Hussainara Khatoon & Ors vs Home Secretary, State Of Bihar

case brief, case summary

Equivalent citations: 1979 AIR 1369, 1979 SCR (3) 532

Bench: Bhagwati, P.N.


Hussainara Khatoon & Ors. was a landmark decision ruled on March 9, 1979, that gave broader meaning to Article 21 and stated that everyone has the right to a prompt trial. It is the most well-known case involving the human rights of Indian inmates.

The Supreme Court stated that the State must provide free legal assistance and a quick trial to administer justice.


In 1979, the publication Indian Express published an article about the incarceration of under-trial convicts in the Bihar jail. Few of these under-trial inmates had been incarcerated for very long periods, in some cases for far longer than the courts had ordered.

Advocate Pushpa Kapila Hingorani was one of the article’s readers, and she filed a lawsuit before the Supreme Court of India as a Public Interest Litigation. Advocate Pushpa Kapila Hingorani is known as the “Mother of Public Interest Litigation in India” since this was the first documented case of PIL in India.

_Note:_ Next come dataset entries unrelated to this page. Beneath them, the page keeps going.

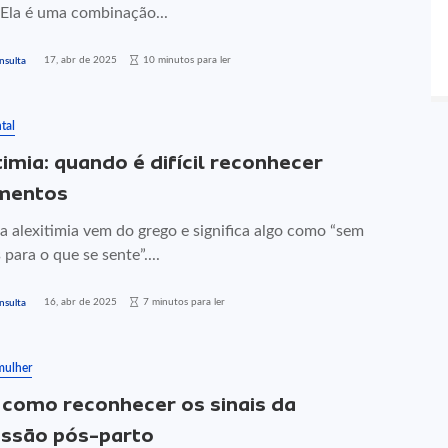
Ela é uma combinação...
17, abr de 2025
10 minutos para ler
nsulta
tal
timia: quando é difícil reconhecer
mentos
a alexitimia vem do grego e significa algo como “sem
 para o que se sente”....
16, abr de 2025
7 minutos para ler
nsulta
mulher
 como reconhecer os sinais da
ssão pós-parto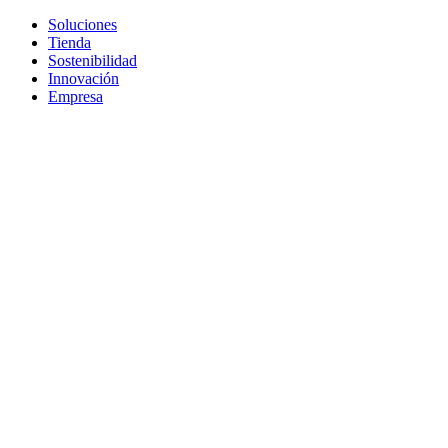
Soluciones
Tienda
Sostenibilidad
Innovación
Empresa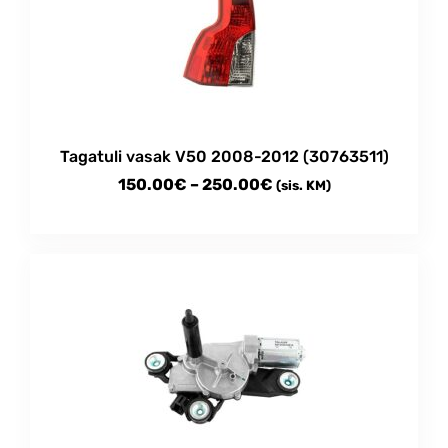
options
may
be
chosen
on
the
product
Tagatuli vasak V50 2008-2012 (30763511)
page
Price
150.00
€
–
250.00
€
(sis. KM)
range:
This
150.00€
product
through
has
multiple
250.00€
variants.
The
options
may
be
chosen
on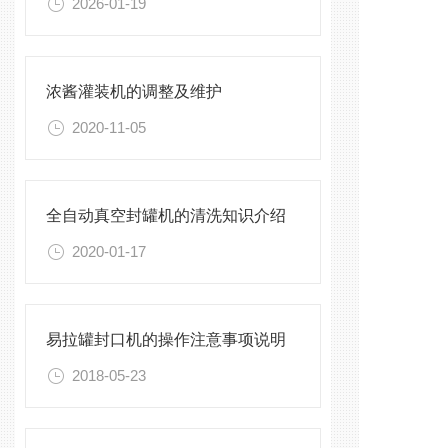
2026-01-19
浓酱灌装机的调整及维护
2020-11-05
全自动真空封罐机的清洗知识介绍
2020-01-17
易拉罐封口机的操作注意事项说明
2018-05-23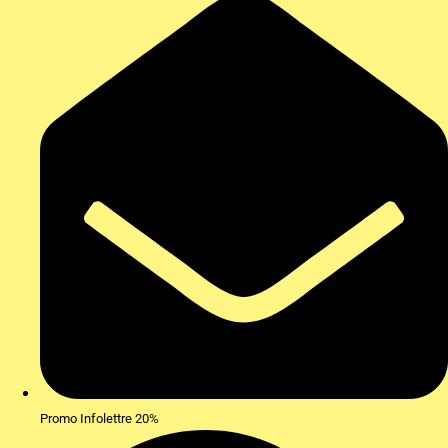
Promo Infolettre 20%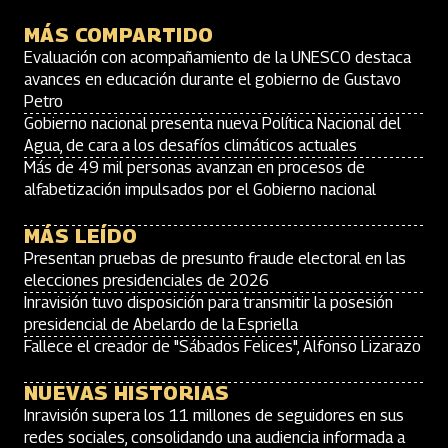
MÁS COMPARTIDO
Evaluación con acompañamiento de la UNESCO destaca
avances en educación durante el gobierno de Gustavo
Petro
Gobierno nacional presenta nueva Política Nacional del
Agua, de cara a los desafíos climáticos actuales
Más de 49 mil personas avanzan en procesos de
alfabetización impulsados por el Gobierno nacional
MÁS LEÍDO
Presentan pruebas de presunto fraude electoral en las
elecciones presidenciales de 2026
Inravisión tuvo disposición para transmitir la posesión
presidencial de Abelardo de la Espriella
Fallece el creador de "Sábados Felices", Alfonso Lizarazo
NUEVAS HISTORIAS
Inravisión supera los 11 millones de seguidores en sus
redes sociales, consolidando una audiencia informada a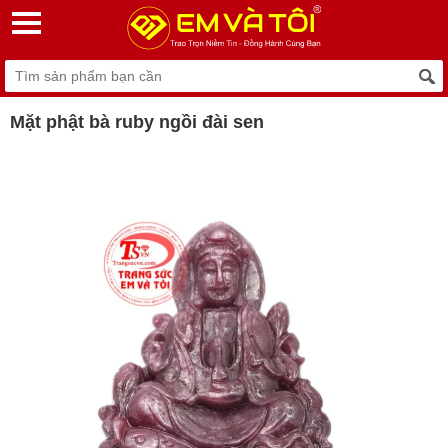
Mặt phật bà ruby ngồi đài sen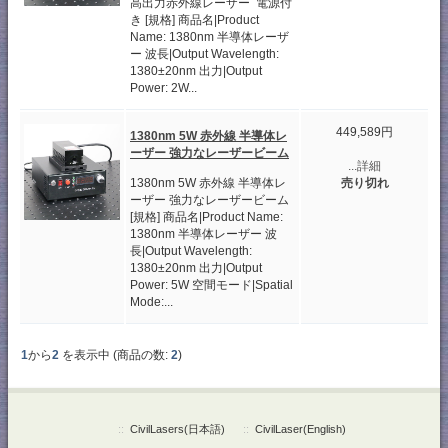
高出力赤外線レーザー 電源付
き [規格] 商品名|Product
Name: 1380nm 半導体レーザ
ー 波長|Output Wavelength:
1380±20nm 出力|Output
Power: 2W...
449,589円
1380nm 5W 赤外線 半導体レ
ーザー 強力なレーザービーム
...詳細
1380nm 5W 赤外線 半導体レ
売り切れ
ーザー 強力なレーザービーム
[規格] 商品名|Product Name:
1380nm 半導体レーザー 波
長|Output Wavelength:
1380±20nm 出力|Output
Power: 5W 空間モード|Spatial
Mode:...
1
から
2
を表示中 (商品の数:
2
)
::
CivilLasers(日本語)
::
CivilLaser(English)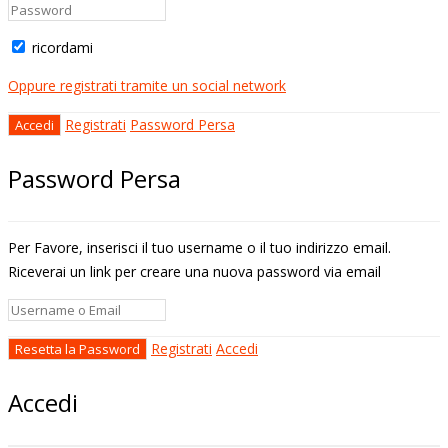
ricordami
Oppure registrati tramite un social network
Registrati
Password Persa
Password Persa
Per Favore, inserisci il tuo username o il tuo indirizzo email.
Riceverai un link per creare una nuova password via email
Registrati
Accedi
Accedi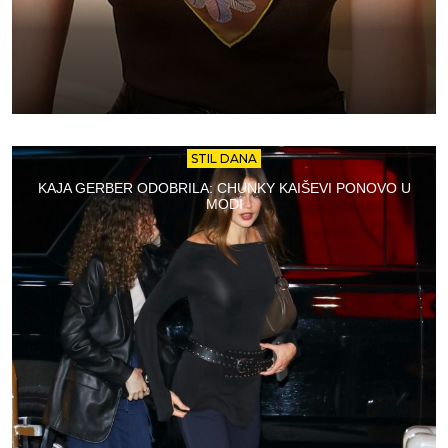
STIL DANA
KAJA GERBER ODOBRILA: CHUNKY KAIŠEVI PONOVO U
MODI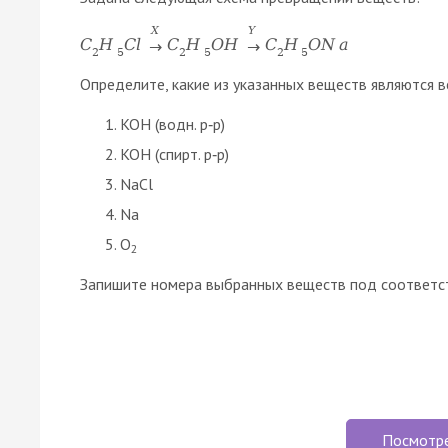
X
Y
C
H
C
l
C
H
O
H
C
H
O
N
a
→
→
2
5
2
5
2
5
Определите, какие из указанных веществ являются в
KOH (водн. р‑р)
KOH (спирт. р‑р)
NaCl
Na
O
2
Запишите номера выбранных веществ под соответс
Посмотр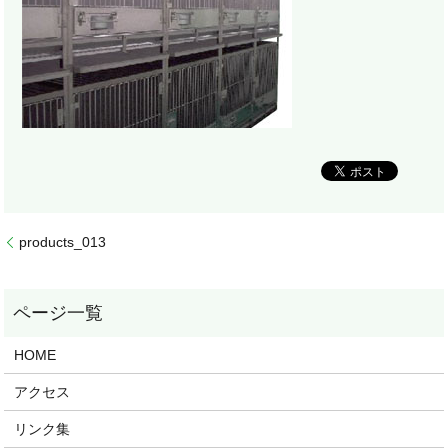
products_013
HOME
アクセス
リンク集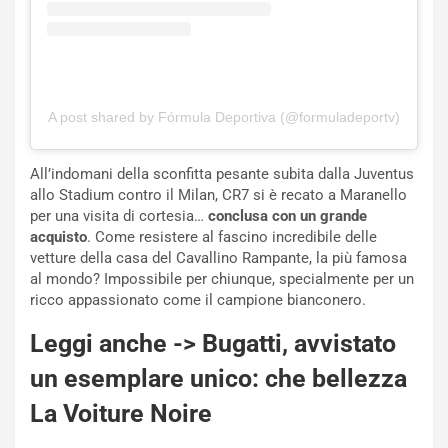
g
d
o
e
m
l
a
B
i
a
C
h
A post shared by Fórmula Deportiva (@formuladeportv)
o
r
m
a
p
i
All’indomani della sconfitta pesante subita dalla Juventus
i
n
allo Stadium contro il Milan, CR7 si è recato a Maranello
u
:
per una visita di cortesia…
conclusa con un grande
t
l
acquisto
. Come resistere al fascino incredibile delle
o
a
vetture della casa del Cavallino Rampante, la più famosa
d
F
al mondo? Impossibile per chiunque, specialmente per un
a
I
ricco appassionato come il campione bianconero.
u
A
n
S
Leggi anche ->
Bugatti, avvistato
S
m
un esemplare unico: che bellezza
U
e
V
n
La Voiture Noire
E
t
l
i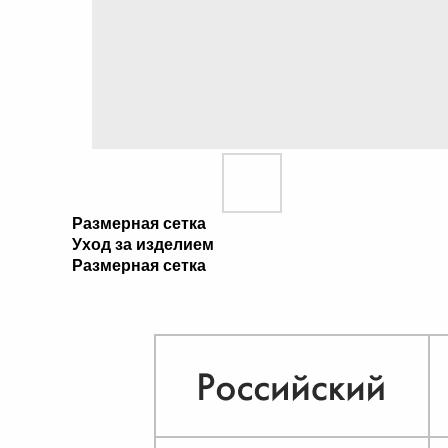
Размерная сетка
Уход за изделием
Размерная сетка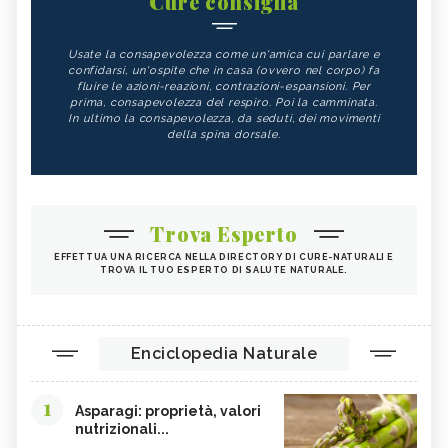
Cure consiglia
Usate la consapevolezza come un'amica cui parlare e
confidarsi, un'ospite che in casa (ovvero nel corpo) fa
fluire le azioni-reazioni, contrazioni-espansioni. Per
prima, consapevolezza del respiro. Poi la camminata.
In ultimo la consapevolezza, da seduti, dei movimenti
della spina dorsale.
Trova Esperto
EFFETTUA UNA RICERCA NELLA DIRECTORY DI CURE-NATURALI E
TROVA IL TUO ESPERTO DI SALUTE NATURALE.
Enciclopedia Naturale
1
Asparagi: proprietà, valori
nutrizionali...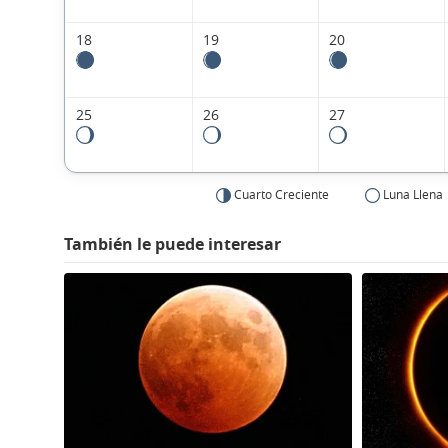
18
19
20
25
26
27
Cuarto Creciente
Luna Llena
También le puede interesar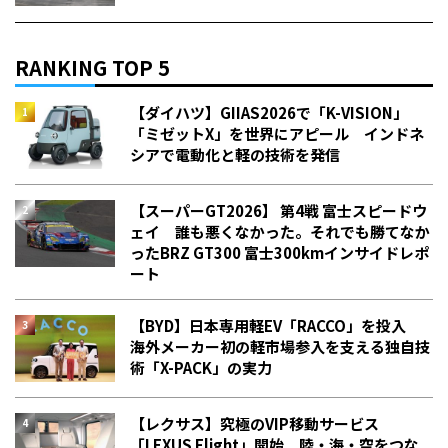
RANKING TOP 5
【ダイハツ】GIIAS2026で「K-VISION」
「ミゼットX」を世界にアピール インドネ
シアで電動化と軽の技術を発信
【スーパーGT2026】 第4戦 富士スピードウ
ェイ 誰も悪くなかった。それでも勝てなか
った――BRZ GT300 富士300kmインサイドレポ
ート
【BYD】日本専用軽EV「RACCO」を投入
海外メーカー初の軽市場参入を支える独自技
術「X-PACK」の実力
【レクサス】究極のVIP移動サービス
「LEXUS Flight」開始 陸・海・空をつな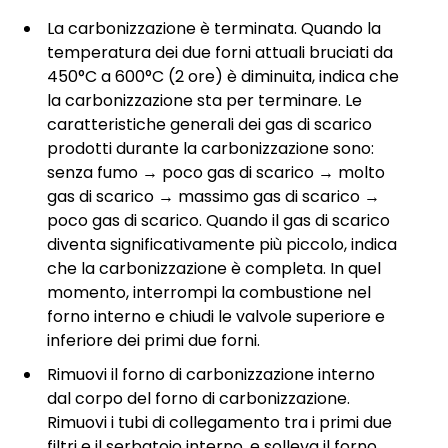
La carbonizzazione è terminata. Quando la
temperatura dei due forni attuali bruciati da
450°C a 600°C (2 ore) è diminuita, indica che
la carbonizzazione sta per terminare. Le
caratteristiche generali dei gas di scarico
prodotti durante la carbonizzazione sono:
senza fumo → poco gas di scarico → molto
gas di scarico → massimo gas di scarico →
poco gas di scarico. Quando il gas di scarico
diventa significativamente più piccolo, indica
che la carbonizzazione è completa. In quel
momento, interrompi la combustione nel
forno interno e chiudi le valvole superiore e
inferiore dei primi due forni.
Rimuovi il forno di carbonizzazione interno
dal corpo del forno di carbonizzazione.
Rimuovi i tubi di collegamento tra i primi due
filtri e il serbatoio interno, e solleva il forno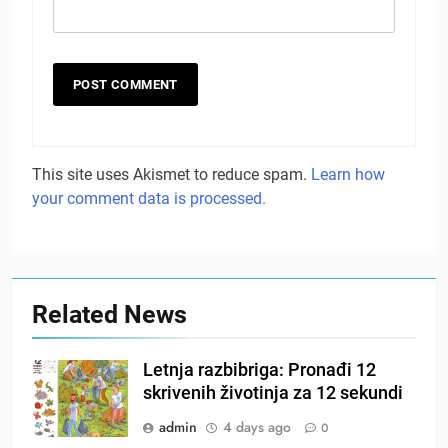
This site uses Akismet to reduce spam.
Learn how
your comment data is processed.
Related News
Letnja razbibriga: Pronađi 12
skrivenih životinja za 12 sekundi
admin
4 days ago
0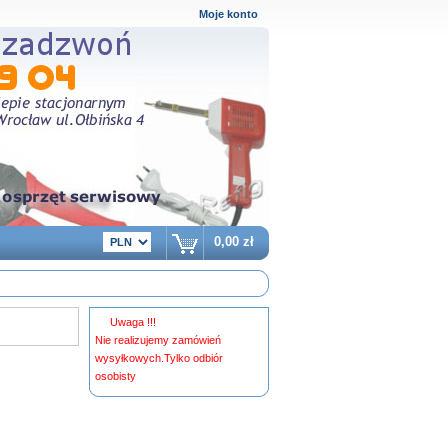
Moje konto
0,00 zł
Uwaga !!!
Nie realizujemy zamówień
wysyłkowych.Tylko odbiór
osobisty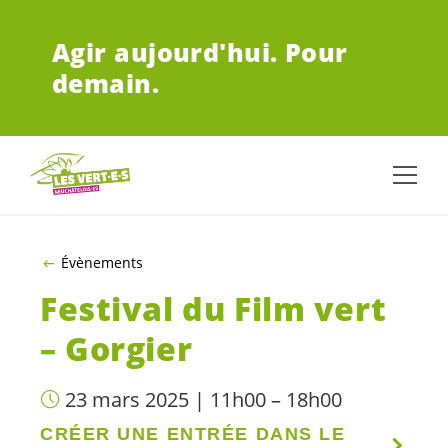
ALLER AU CONTENU PRINCIPAL
Agir aujourd'hui.
Pour
demain.
Évènements
Festival du Film vert
– Gorgier
23 mars 2025 | 11h00 – 18h00
CRÉER UNE ENTRÉE DANS LE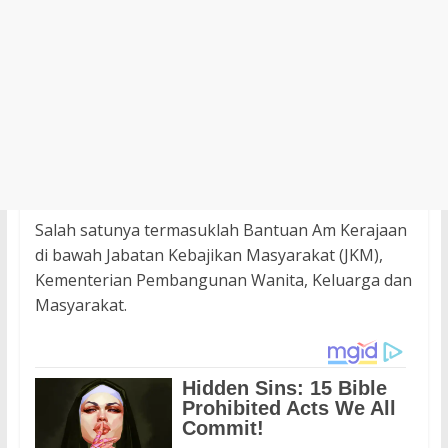
Salah satunya termasuklah Bantuan Am Kerajaan
di bawah Jabatan Kebajikan Masyarakat (JKM),
Kementerian Pembangunan Wanita, Keluarga dan
Masyarakat.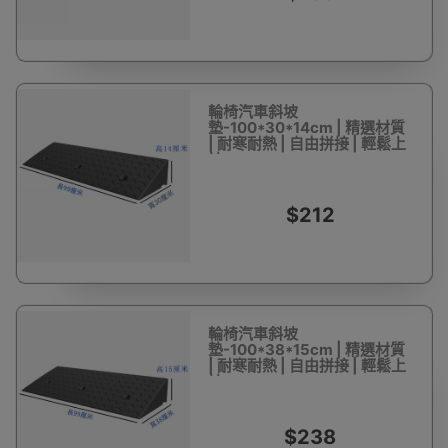
輪椅汽車斜坡
墊-100*30*14cm | 精選材質
| 耐寒耐熱 | 自由拼接 | 輕鬆上
坡
$212
輪椅汽車斜坡
墊-100*38*15cm | 精選材質
| 耐寒耐熱 | 自由拼接 | 輕鬆上
坡
$238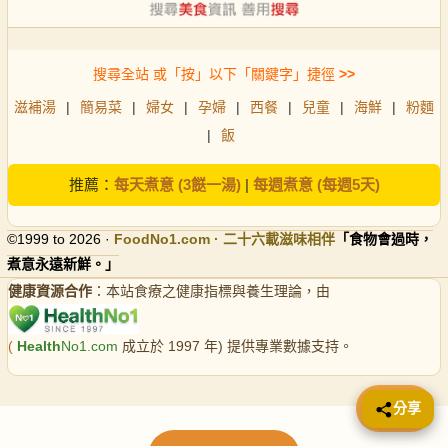
搜尋全站 或「按」以下「關鍵字」捷徑
>>
滋補湯
|
簡易菜
|
婦女
|
孕婦
|
西餐
|
兒童
|
海鮮
|
粉麵
|
飯
推薦：
每天煮意 (3餸一湯)
|
每週煮意 (每週5天)
©1999 to 2026 ·
FoodNo1
.com · 二十六載滋味相伴
「食物會過時，
煮意永遠新鮮。」
健康資源合作
：本站食療之健康指標與養生理論，由
(
Health
No1.com
成立於 1997 年) 提供專業數據支持。
📤 分享
分享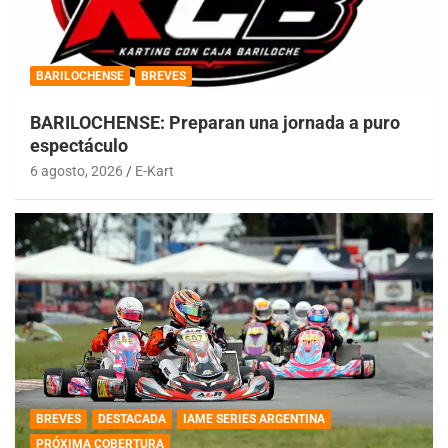
BARILOCHENSE
BREVES
BARILOCHENSE: Preparan una jornada a puro
espectáculo
6 agosto, 2026
E-Kart
BREVES
DESTACADA
IAME SERIES ARGENTINA
PRÓXIMA COBERTURA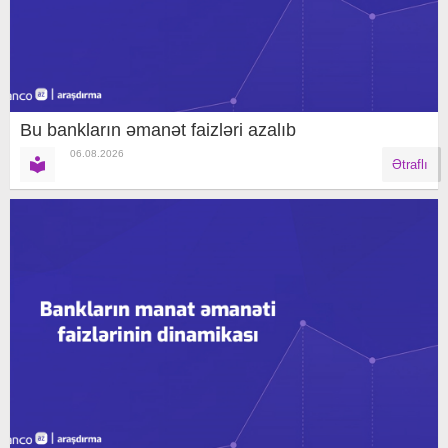
Bu bankların əmanət faizləri azalıb
06.08.2026
Ətraflı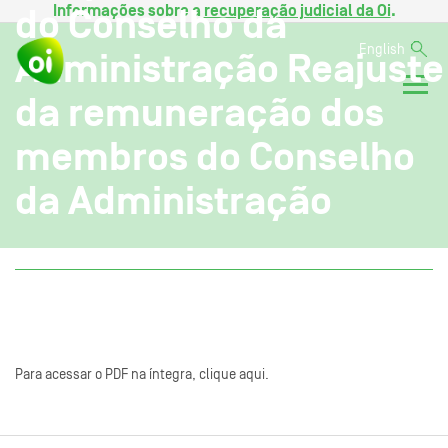
Informações sobre a
recuperação judicial da Oi
.
do Conselho da
English
Administração Reajuste
da remuneração dos
membros do Conselho
da Administração
Para acessar o PDF na íntegra, clique aqui.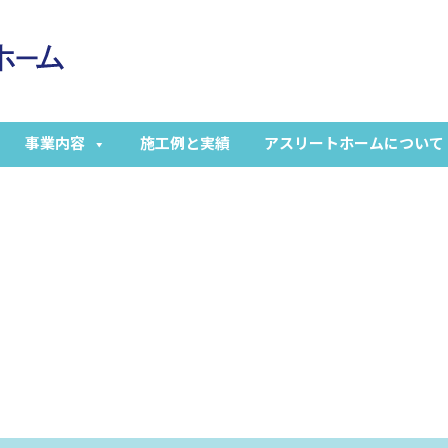
事業内容
施工例と実績
アスリートホームについて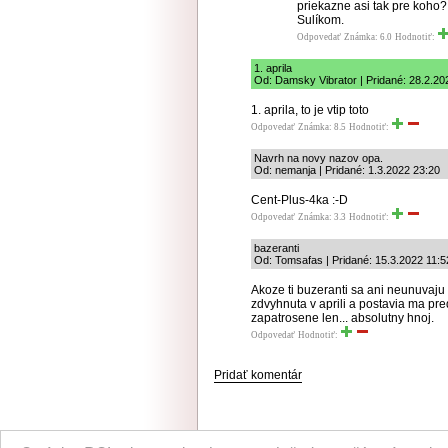
priekazne asi tak pre koho
Sulíkom.
Odpovedať
Známka: 6.0
Hodnotiť:
1. aprila
Od: Damsky Vibrator | Pridané: 28.2.20
1. aprila, to je vtip toto
Odpovedať
Známka: 8.5
Hodnotiť:
Navrh na novy nazov opa.
Od: nemanja | Pridané: 1.3.2022 23:20
Cent-Plus-4ka :-D
Odpovedať
Známka: 3.3
Hodnotiť:
bazeranti
Od: Tomsafas | Pridané: 15.3.2022 11:5
Akoze ti buzeranti sa ani neunuvaju
zdvyhnuta v aprili a postavia ma pre
zapatrosene len... absolutny hnoj.
Odpovedať
Hodnotiť:
Pridať komentár
NÁVŠTEVNOSŤ
|
INZE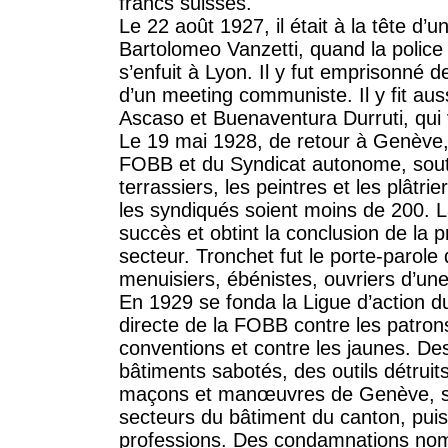
francs suisses.
Le 22 août 1927, il était à la tête d
Bartolomeo Vanzetti, quand la police i
s’enfuit à Lyon. Il y fut emprisonné d
d’un meeting communiste. Il y fit au
Ascaso et Buenaventura Durruti, qui v
Le 19 mai 1928, de retour à Genève,
FOBB et du Syndicat autonome, sou
terrassiers, les peintres et les plâtri
les syndiqués soient moins de 200. L
succès et obtint la conclusion de la 
secteur. Tronchet fut le porte-parole
menuisiers, ébénistes, ouvriers d’une
En 1929 se fonda la Ligue d’action d
directe de la FOBB contre les patrons
conventions et contre les jaunes. D
bâtiments sabotés, des outils détruits
maçons et manœuvres de Genève, s’é
secteurs du bâtiment du canton, puis
professions. Des condamnations nom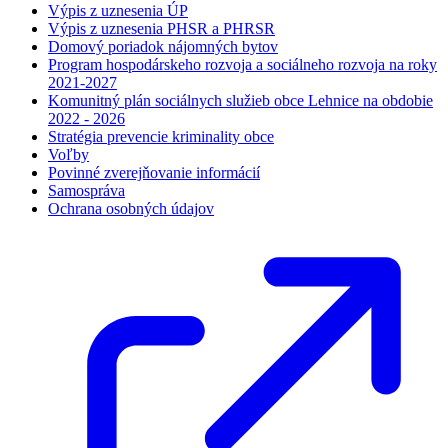
Výpis z uznesenia ÚP
Výpis z uznesenia PHSR a PHRSR
Domový poriadok nájomných bytov
Program hospodárskeho rozvoja a sociálneho rozvoja na roky
2021-2027
Komunitný plán sociálnych služieb obce Lehnice na obdobie
2022 - 2026
Stratégia prevencie kriminality obce
Voľby
Povinné zverejňovanie informácií
Samospráva
Ochrana osobných údajov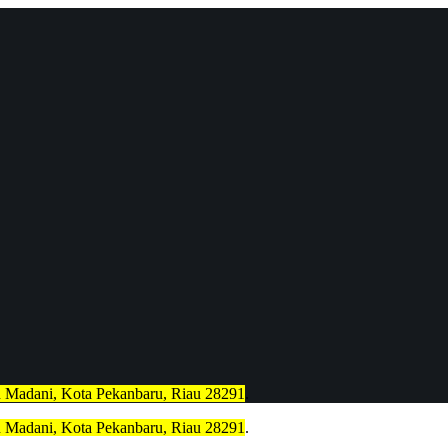
h Madani, Kota Pekanbaru, Riau 28291
.
h Madani, Kota Pekanbaru, Riau 28291
.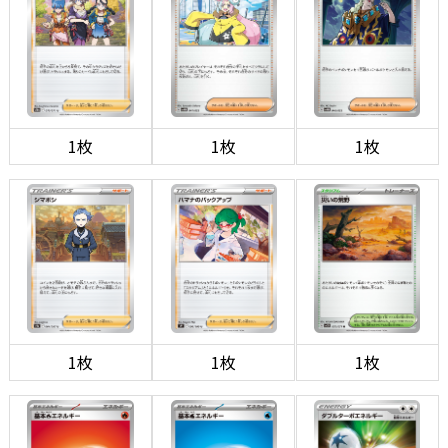
1枚
1枚
1枚
1枚
1枚
1枚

A writ of habeas corpus was brought before the Court under Story 32, requesting the release of 17 under-trial convicts whose identities were revealed in a newspaper article in Bihar. The state of Bihar was ordered to provide a revised chart displaying the year-by-year breakdown of the under-trial inmates, after separating them into two main categories: minor offenses and serious offenses.


  • Should the right to a quick trial be included in Article 21?
  • Is it possible for the law to compel the provision of free legal assistance?


Many under-trial inmates incarcerated in the Patna Central Jail, the Muzaffarpur Central Jail, and the Ranchi Central Jail before their release have been routinely presented before the Magistrates and remanded to judicial custody as needed, according to the counter-affidavit submitted to the Court.

These allegations, however, were ruled unacceptable by the Court because they failed to comply with the requirement to show the dates on which these under-trial detainees were detained.

Furthermore, to excuse the pending cases, it has been claimed that in nearly 10% of the instances, the investigation is stalled owing to a delay in receiving expert opinions.


The Court ordered that these under-trial detainees, whose names and addresses were recorded in Mrs. Hingorani’s list, be released because their continued detention was considered illegal and a violation of their fundamental right under Article 21 of the Constitution because they had been in prison for a period exceeding the maximum term for which they should have been indicted.

The Court also agreed that on subsequent remand dates, when undertrial detainees accused of bailable offenses are brought before the Magistrates, the State Government should appoint a lawyer at its own expense to file a bail application, thereby limiting remand and allowing for a quick trial to begin.

The State Government and the High Court were obliged to submit information on the locations of the magistrate and session courts in Bihar, as well as the total number of cases outstanding in each court as of December 31, 1978.

They were also required to explain why it was not practicable to resolve matters that had been outstanding for more than six months.


In the United States, a speedy trial is a constitutionally protected right.

A person who has been arrested or imprisoned has the right to a trial within a reasonable time, according to Article 3 of the European Convention on Human Rights. As a result, the court held that “a speedy trial is essential to criminal justice, and there can be no question that a delay in trial alone constitutes a deprivation of justice.”

As a result, under Article 21 of the constitution, the right to a quick trial was recognized as a basic right of the prisoner. The possibility of some of them being exonerated of the charges against them after spending a long time in jail for crimes they were later proven not to have done is a grave infringement of their liberty.

The court also believed that the Indian bail system at the time was skewed against the poor, who could not always afford to hire a lawyer to represent them, and recommended a significant overhaul. A system that denies the poor the right to legal representation cannot be deemed reasonable or equitable.

According to the court, while granting personal bond bail, the accused’s roots in the community must be examined to prevent him from leaving, which include:

  • The length of his stay in the neighborhood,
  • His job status, background, and financial situation, as well as his family and relationships,
  • His character, mental state, and reputation
  • His criminal record, as well as his appearances in court, are both impressive.
  • the names of respectable community people who might attest for his trustworthiness,
  • The nature of the alleged crime and the likelihood of conviction
  • Any additional evidence pointing to the accused’s links to the com


The significance of this case may be seen in the fact that almost 40,000 people who were awaiting trial were freed as a result of the decision. The case inspired several socially concerned people and attorneys to speak out on behalf of the poor and to use the broad scope of Public Interest Litigation to get justice.